Can I post a photo of a celebrity visiting my business?

I fairly famous celebrity visited my business while I was not there and took a photo with our manager. Can I post that photo online as long as I have the manager permission? My concern is the legality of the celebrity. As long as I imply no endorsement is it okay? If I understand things they have no legal expecation to privacy by being a public figure which is why Paparazzi can do what they want (even zoom lensing into their yards from nearby hills). Is that correct?
posted by IzzeYum to Work & Money (8 answers total)
 
I have to think in 2010 that a celebrity posing for a picture (when sober anyway) is assuming it will end up online.
posted by COD at 6:32 AM on November 8, 2010 [4 favorites]


Yeah, just put it up. If for some reason you ever get an email or a phone call from their representation asking you to take it down, take it down. But celebrity's assumption is that the photo is already framed in your business, posted on Facebook, and silkscreened on a cake by now.
posted by hermitosis at 7:04 AM on November 8, 2010 [3 favorites]


Regardless of legality, the nice thing to do is e-mail Celebrity (they do have a public-facing e-mail address, right? Otherwise they're not a celebrity) and ask for permission. Chances are they will ignore you, answer it's ok, or even provide you with more material you can use.
posted by Dr Dracator at 7:12 AM on November 8, 2010 [2 favorites]


If you can't get them through email, lots of people are on Twitter these days, and respond directly to fans.
posted by lhall at 8:01 AM on November 8, 2010


Whoever took the photo holds the reproduction/publication rights for the photo, regardless of who appears in the photo. Just post it. My guess is that as long as it's an ordinary, non-embarrassing, non-incriminating photo and the celeb wasn't mooning the camera/wearing a KKK outfit/snorting coke in it, he or she won't care.
posted by orange swan at 8:19 AM on November 8, 2010


Near where I live there's an Indian restaurant whose major claim is that Sachin Tendulkar once ate there.
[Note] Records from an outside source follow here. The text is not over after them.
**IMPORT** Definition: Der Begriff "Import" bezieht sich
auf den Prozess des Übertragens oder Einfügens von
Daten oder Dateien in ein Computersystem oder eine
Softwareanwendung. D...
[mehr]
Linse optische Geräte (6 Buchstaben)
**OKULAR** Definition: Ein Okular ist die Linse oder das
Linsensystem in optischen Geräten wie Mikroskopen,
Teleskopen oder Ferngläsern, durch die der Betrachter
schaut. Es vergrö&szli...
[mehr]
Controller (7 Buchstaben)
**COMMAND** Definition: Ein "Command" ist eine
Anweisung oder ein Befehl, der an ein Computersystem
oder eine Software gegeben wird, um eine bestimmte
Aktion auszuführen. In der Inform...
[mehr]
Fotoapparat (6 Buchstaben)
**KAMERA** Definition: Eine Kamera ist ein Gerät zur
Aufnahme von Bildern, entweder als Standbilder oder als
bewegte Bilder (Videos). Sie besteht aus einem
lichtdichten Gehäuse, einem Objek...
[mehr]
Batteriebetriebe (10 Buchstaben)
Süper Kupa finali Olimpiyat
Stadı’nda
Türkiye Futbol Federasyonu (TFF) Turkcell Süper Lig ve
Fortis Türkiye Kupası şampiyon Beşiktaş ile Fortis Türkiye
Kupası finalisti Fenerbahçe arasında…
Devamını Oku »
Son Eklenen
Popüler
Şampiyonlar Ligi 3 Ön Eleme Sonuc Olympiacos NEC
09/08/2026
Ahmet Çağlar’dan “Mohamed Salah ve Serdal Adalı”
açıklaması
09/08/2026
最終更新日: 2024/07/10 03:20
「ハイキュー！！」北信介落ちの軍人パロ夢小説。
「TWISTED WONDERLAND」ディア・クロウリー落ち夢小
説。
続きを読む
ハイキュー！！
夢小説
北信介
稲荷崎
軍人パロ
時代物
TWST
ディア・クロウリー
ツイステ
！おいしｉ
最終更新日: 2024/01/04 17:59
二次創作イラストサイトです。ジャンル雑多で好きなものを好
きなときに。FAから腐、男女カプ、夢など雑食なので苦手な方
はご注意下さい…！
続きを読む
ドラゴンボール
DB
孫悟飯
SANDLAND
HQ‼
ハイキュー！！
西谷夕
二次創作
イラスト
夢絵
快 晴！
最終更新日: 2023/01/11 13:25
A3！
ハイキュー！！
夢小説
Of course it's OK.
posted by Fiasco da Gama at 11:40 AM on November 8, 2010


It would be courteous, but utterly unnecessary to ask. One has no rights to one's physical appearance (in the US, at least), i.e.- it can neither be trademarked nor does copyright apply, so it is merely an ethical question, not a legal one, as others have touched on here. In your shoes, I would dispense with asking and post it.
posted by dalea at 11:59 AM on November 8, 2010


Whoever took the photo holds the reproduction/publication rights for the photo, regardless of who appears in the photo.

While that's true, the legality of using a photo with people is more complex. The real question here is, will you/do you plan to monetarily benefit from the photo? Will it be featured on just Flickr as another random photo, or will it be prominently placed on your business's website? Will it be used in advertisements? Etc. If the photo can be in any way considered "commercial" then you'd better get release forms from the people in it.
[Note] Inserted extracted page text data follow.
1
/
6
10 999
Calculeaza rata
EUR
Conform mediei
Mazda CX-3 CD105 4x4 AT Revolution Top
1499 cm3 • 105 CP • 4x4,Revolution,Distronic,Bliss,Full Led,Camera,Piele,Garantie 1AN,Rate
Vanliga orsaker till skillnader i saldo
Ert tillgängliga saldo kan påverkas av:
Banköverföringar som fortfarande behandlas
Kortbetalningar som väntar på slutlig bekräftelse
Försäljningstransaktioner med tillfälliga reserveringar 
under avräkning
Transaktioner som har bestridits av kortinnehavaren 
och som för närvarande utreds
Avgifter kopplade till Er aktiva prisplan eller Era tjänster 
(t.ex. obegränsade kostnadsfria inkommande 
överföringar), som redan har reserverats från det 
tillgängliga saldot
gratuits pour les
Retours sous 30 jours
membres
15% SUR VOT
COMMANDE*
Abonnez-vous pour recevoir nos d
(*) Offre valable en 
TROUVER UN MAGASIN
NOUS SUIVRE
Of course, release can be implied. Consider restaurants/businesses that post photos of celebrities on the wall (Hard Rock, dry cleaners in a CYE episode, etc). A celebrity walking into such a place obviously would see the photos, and if they agree to have their photo taken the implied consent is that it will be part of the wall collection. Although these photos are somewhat an endorsement by the celebrity and commercial, the celebrity had no reasonable expectation of privacy when they posed for the photo.

Now suppose your standard business with no celebrity photos on the wall. Celebrity walks in, and as a personal favor to the manager has their picture taken. There's no implied consent here for the photo to be used as anything other than a personal momento of the manager. If you want to hang it on the wall or use it on the business's website then you need to get permission from the celebrity.

TL;DR: get a release if the photo is connected to your business. It's at the very least the polite thing to do.